Doctor of Philosophy

Abstract

This thesis is divided into two main parts. Each is related to the numerical simulation of fluid flows. The first part is concerned with the treatment of pressure or vorticity boundary conditions in the numerical solution of the Navier-Stokes equations; and the second part is concerned with the numerical algorithm for simulating the dynamics of capillary surface.;In Part I, two new accurate finite-difference algorithms are described. They can be easily adapted on a uniform grid for solving general flows. The first approach, designated as Zero Perturbation Method, uses the combination of the momentum and divergence equations at the boundary to provide the implicit pressure boundary conditions.
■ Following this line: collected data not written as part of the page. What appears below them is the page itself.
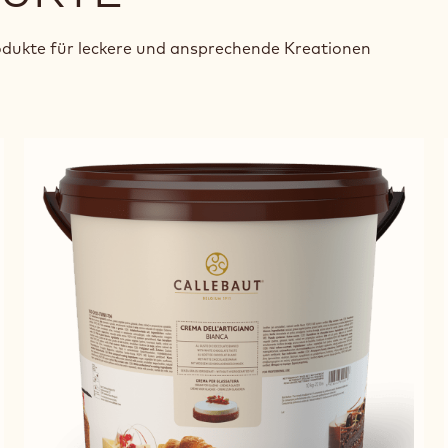
dukte für leckere und ansprechende Kreationen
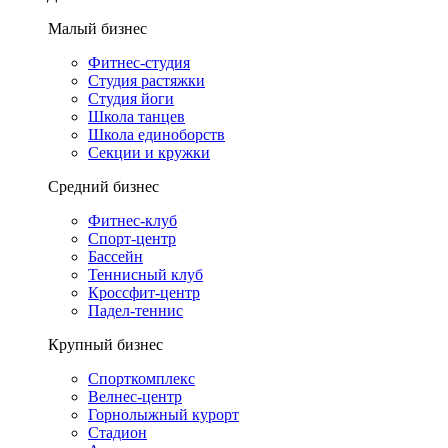
Малый бизнес
Фитнес-студия
Студия растяжки
Студия йоги
Школа танцев
Школа единоборств
Секции и кружки
Средний бизнес
Фитнес-клуб
Спорт-центр
Бассейн
Теннисный клуб
Кроссфит-центр
Падел-теннис
Крупный бизнес
Спорткомплекс
Велнес-центр
Горнолыжный курорт
Стадион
The second approach, designated as Computational Boundary Condition Method, utilizes a computational solution domain to avoid the problems of no explicit boundary conditions for pressure or vorticity in the Navier-Stokes equations.;Numerical experiments were carried out by second-order finite difference approach and alternating direction implicit (ADI) solution procedure. All tests were performed on uniform grids by means of Zero Perturbation Method and Computational Boundary Condition Method. The computed convergence rates for all variables are in excellent agreement with the theoretical prediction. Results for the classical driven cavity problem are found to be very accurate in comparison to previous investigators.;In Part II, the analysis has been made on the dynamics of liquids in a low gravity environment which is essentially dominated by its capillary effects. There are two major difficulties in numerical simulation: (i) accurate tracking of the curvature of an interface undergoing large deformations; (ii) diagnosing the initiation break-up of an interface, i.e. break-up of a liquid drop. A successful resolution of these difficulties requires an algorithm capable of accurate determination of pressure and velocities along the deformed interface. The required algorithms are described in Part II.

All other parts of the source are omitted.